Santé mentale : la souffrance au travail progresse

, par  Vincent Portois

De plus en plus fréquents, le burn out et la dépression font partie du programme santé de certains candidats à l’élection présidentielle, qui souhaitent les faire reconnaître comme maladies professionnelles. Un sondage publié le 16 mars, à l’occasion de la Semaine d’information sur la santé mentale, démontre tout l’intérêt d’une telle mesure.

« Se tuer à la tâche », « mourir à la peine » sont devenues des expressions au sens particulier ces dernières années, car souffrir au travail n’est plus seulement le fait d’ouvriers victimes d’un accident sur leur machine. Avec une forte demande de réactivité, une disponibilité numérique qui s’accroît, le contexte social et la concurrence qui augmentent la pression sur les travailleurs, la peur de perdre sa place sans être sûr d’en retrouver une autre…, le mal-être est bien réel : 90 % des salariés pensent que la souffrance au travail a augmenté depuis dix ans et 96 % considèrent que souffrir du travail peut arriver à tout le monde.
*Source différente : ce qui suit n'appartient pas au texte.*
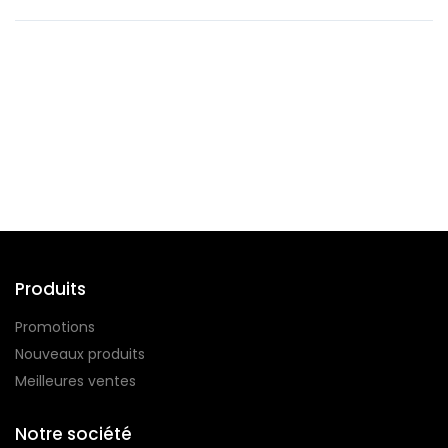
Suivez-nous
Produits
Promotions
Nouveaux produits
Meilleures ventes
Notre société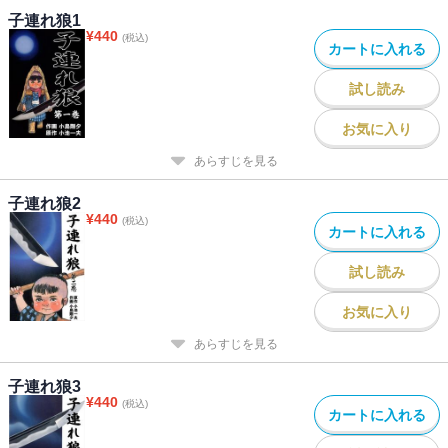
子連れ狼1
¥
440
(税込)
カートに入れる
試し読み
お気に入り
あらすじを見る
子連れ狼2
¥
440
(税込)
カートに入れる
試し読み
お気に入り
あらすじを見る
子連れ狼3
¥
440
(税込)
カートに入れる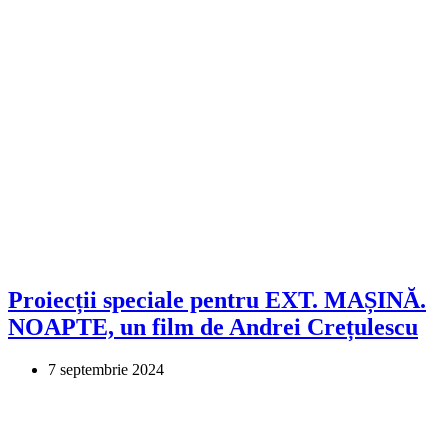
Proiecții speciale pentru EXT. MAȘINĂ.
NOAPTE, un film de Andrei Crețulescu
7 septembrie 2024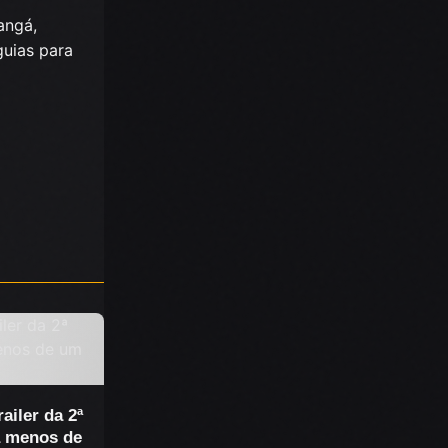
angá,
guias para
iler da 2ª
a menos de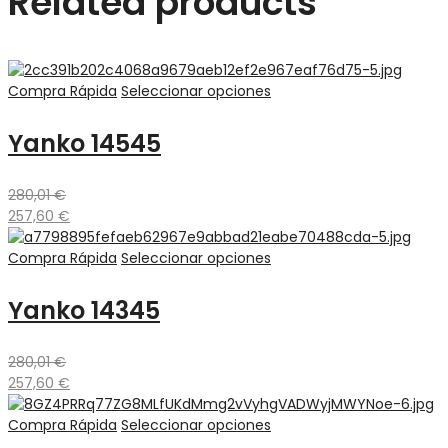
Related products
Compra Rápida
Seleccionar opciones
Yanko 14545
280,01
€
257,60
€
Compra Rápida
Seleccionar opciones
Yanko 14345
280,01
€
257,60
€
Compra Rápida
Seleccionar opciones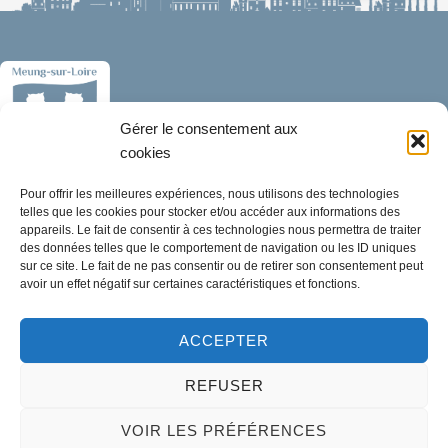
Gérer le consentement aux
cookies
Pour offrir les meilleures expériences, nous utilisons des technologies
Mairie de Meung-sur-Loire
telles que les cookies pour stocker et/ou accéder aux informations des
Mairie,
appareils. Le fait de consentir à ces technologies nous permettra de traiter
32 rue du Général de Gaulle,
des données telles que le comportement de navigation ou les ID uniques
sur ce site. Le fait de ne pas consentir ou de retirer son consentement peut
45130 Meung-sur-Loire
avoir un effet négatif sur certaines caractéristiques et fonctions.
02 38 46 94 94
ACCEPTER
mairie@meung-sur-loire.com
Horaires d'ouverture
REFUSER
Lundi :
9h00 à 12h30 & 13h30 à 18h00
VOIR LES PRÉFÉRENCES
Mardi :
14h00 à 17h30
Les résultats d’une enquête réalisée par OpinionWay pour la MGEN invitent à se « réinterroger de manière systémique sur la question du travail – son organisation, comme le sens, la place et la contribution de chacun – afin de promouvoir la coopération, les collaborations, l’intelligence collective », souligne Eric Chenut, vice-président délégué du groupe mutualiste. En cas de surmenage professionnel, en effet, les salariés estiment, à respectivement 71 % et 58 %, que leur hiérarchie, souvent toxique et cause de leurs problèmes, ainsi que leur service de ressources humaines (RH) « n’ont pas compris ou ont été indifférents à leur mal-être  ». De surcroît, 55 % expliquent qu’après un retour d’arrêt de travail ils ne se sont rien vu proposer par cette hiérarchie ou ce service RH. Et le stress récurrent (54 %), l’épuisement (39 %), la démotivation (67 %), la perte de confiance (44 %) ou encore la dépréciation de l’image (52 %) se manifestent sur de longues périodes : « 28 % pendant plusieurs mois, 34 % pendant plusieurs semaines d’affilée ».
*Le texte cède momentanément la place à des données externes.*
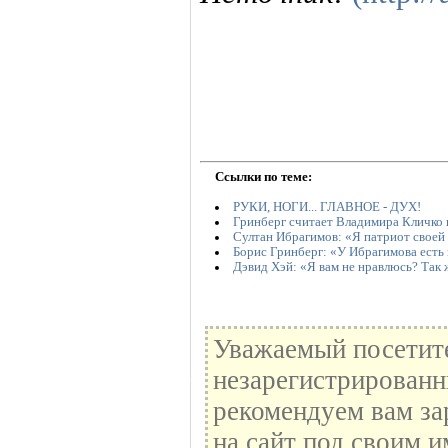
Ссылки по теме:
РУКИ, НОГИ... ГЛАВНОЕ - ДУХ!
Гринберг считает Владимира Кличко
Султан Ибрагимов: «Я патриот своей
Борис Гринберг: «У Ибрагимова есть
Дэвид Хэй: «Я вам не нравлюсь? Так
Уважаемый посетите
незарегистрированн
рекомендуем вам за
на сайт под своим и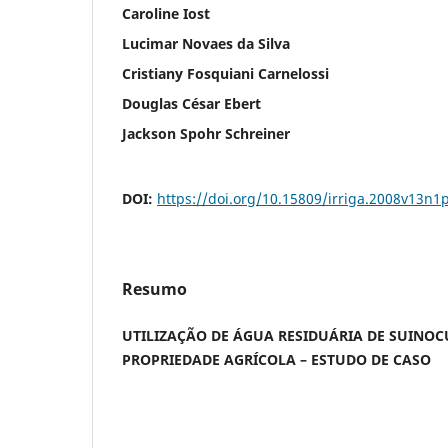
Caroline Iost
Lucimar Novaes da Silva
Cristiany Fosquiani Carnelossi
Douglas César Ebert
Jackson Spohr Schreiner
DOI:
https://doi.org/10.15809/irriga.2008v13n1
Resumo
UTILIZAÇÃO DE ÁGUA RESIDUÁRIA DE SUINO
PROPRIEDADE AGRÍCOLA – ESTUDO DE CASO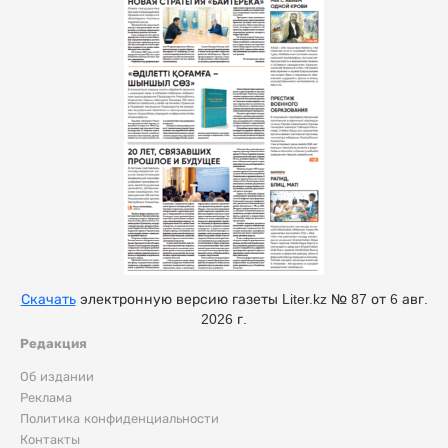
Скачать
электронную версию газеты Liter.kz № 87 от 6 авг.
2026 г.
Редакция
Об издании
Реклама
Политика конфиденциальности
Контакты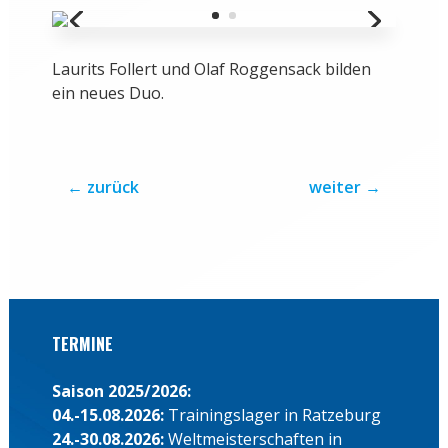
Laurits Follert und Olaf Roggensack bilden
ein neues Duo.
←
zurück
weiter
→
TERMINE
Saison 2025/2026:
04.-15.08.2026:
Trainingslager in Ratzeburg
24.-30.08.2026:
Weltmeisterschaften in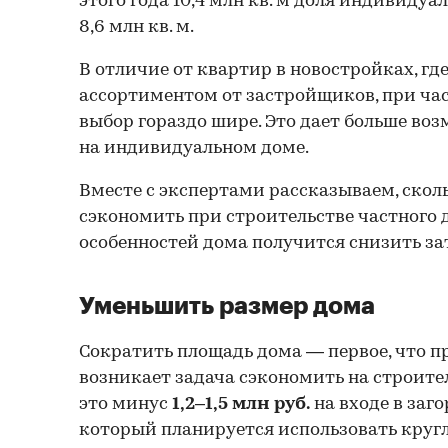
этого года 10,4 млн кв. м доля индивиду
8,6 млн кв. м.
В отличие от квартир в новостройках, г
ассортиментом от застройщиков, при ча
выбор гораздо шире. Это дает больше во
на индивидуальном доме.
Вместе с экспертами рассказываем, ско
сэкономить при строительстве частного д
особенностей дома получится снизить за
Уменьшить размер дома
Сократить площадь дома — первое, что пр
возникает задача сэкономить на строител
это минус
1,2–1,5 млн руб.
на входе в заг
который планируется использовать кругл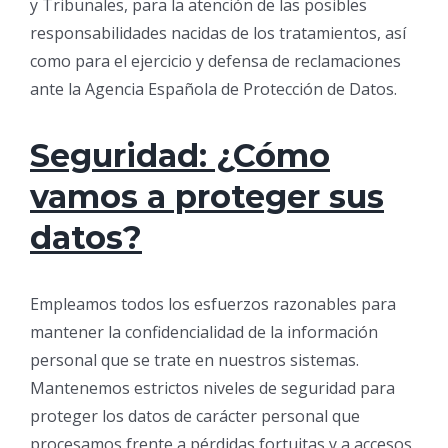
y Tribunales, para la atención de las posibles
responsabilidades nacidas de los tratamientos, así
como para el ejercicio y defensa de reclamaciones
ante la Agencia Española de Protección de Datos.
Seguridad: ¿Cómo
vamos a proteger sus
datos?
Empleamos todos los esfuerzos razonables para
mantener la confidencialidad de la información
personal que se trate en nuestros sistemas.
Mantenemos estrictos niveles de seguridad para
proteger los datos de carácter personal que
procesamos frente a pérdidas fortuitas y a accesos,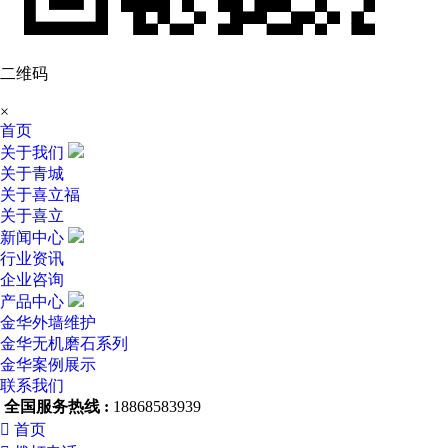
二维码
×
首页
关于我们
关于青城
关于喜立福
关于喜立
新闻中心
行业资讯
企业咨询
产品中心
金华外墙维护
金华无机磨石系列
金华案例展示
联系我们
全国服务热线 :
18868583939

首页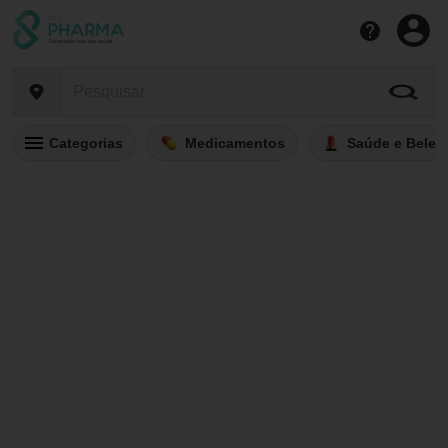
Categorias
Medicamentos
Saúde e Belez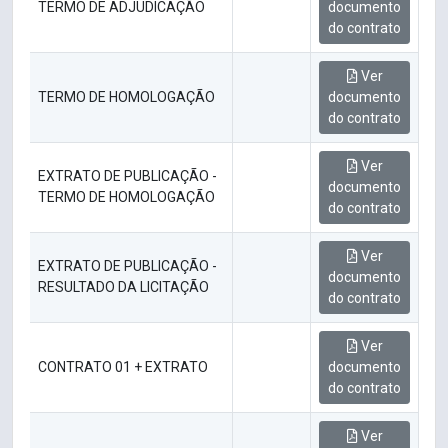
TERMO DE ADJUDICAÇÃO
documento
do contrato
Ver
TERMO DE HOMOLOGAÇÃO
documento
do contrato
Ver
EXTRATO DE PUBLICAÇÃO -
documento
TERMO DE HOMOLOGAÇÃO
do contrato
Ver
EXTRATO DE PUBLICAÇÃO -
documento
RESULTADO DA LICITAÇÃO
do contrato
Ver
CONTRATO 01 + EXTRATO
documento
do contrato
Ver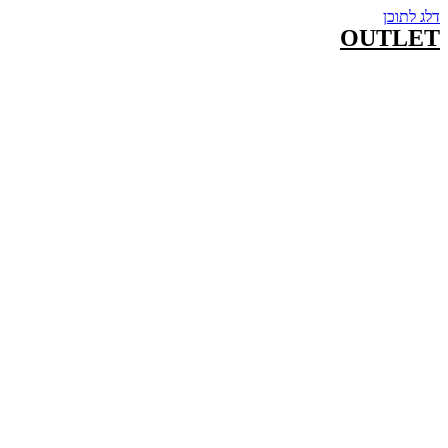
דלג לתוכן
OUTLET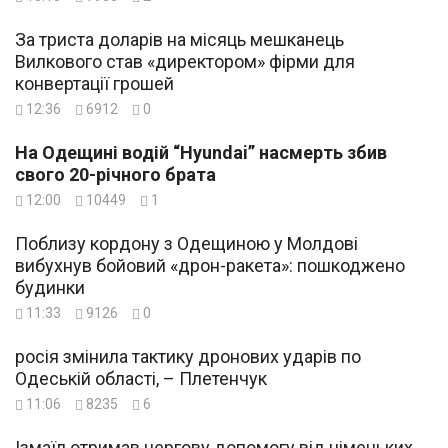
За триста доларів на місяць мешканець
Вилкового став «директором» фірми для
конвертації грошей
12:36
6912
0
На Одещині водій “Hyundai” насмерть збив
свого 20-річного брата
12:00
10449
1
Поблизу кордону з Одещиною у Молдові
вибухнув бойовий «дрон-ракета»: пошкоджено
будинки
11:33
9126
0
росія змінила тактику дронових ударів по
Одеській області, – Плетенчук
11:06
8235
6
Ізмаїл отримав чергову допомогу від німецьких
Pour une santé mentale positive au travail

Seulement 32 % des salariés « auraient l’idée de parler de leur souffrance à leur médecin de travail », mais le recours au médecin de famille est en général une des premières solutions conseillées. Alors que « 71 % disent ne pas savoir s’il existe ou non des dispositifs pour répondre ou prendre en compte des situations de souffrance », on trouve aujourd’hui des moyens de réinsertion sociale pour les patients atteints de troubles ou de handicaps psychiques après une période d’absence au travail, voire de perte d’emploi. Des associations comme le Credir, centre d’aide pour les professionnels en transition, offrent par exemple la possibilité de suivre stage pour reprendre confiance ou d’utiliser un outil de diagnostic pour mettre des mots sur sa souffrance et mieux la comprendre. En guise de première approche, l’équipe du Credir et le chercheur en sciences de gestion à Paris-Dauphine Jean-Denis Budin, proposent un livre intitulé Ne vous tuez plus au travail. L’objectif est d’aller vers la promotion d’une santé mentale positive au travail, pour reconnaître une valeur de bien-être chez les salariés. Dans son livre justement nommé Promouvoir la santé mentale positive au travail, le psychologue du travail Pierre-Eric Sutter souhaite, lui, réconcilier le psychosocial et l’économique, conjuguer la performance et la qualité de vie au travail (QVT).
Ce mardi 21 mars, Marisol Touraine, ministre de la Santé, a présenté le volet ambulatoire de sa stratégie d’amélioration de la QVT pour les médecins de ville, qui fait suite à un premier volet axé sur les médecins et soignants hospitaliers mis en place fin 2016. Espérons qu’il s’étende prochainement à tous les secteurs d’activité et que le futur président de la République mette la souffrance au travail en bonne place sur la feuille de route du successeur de Mme Touraine.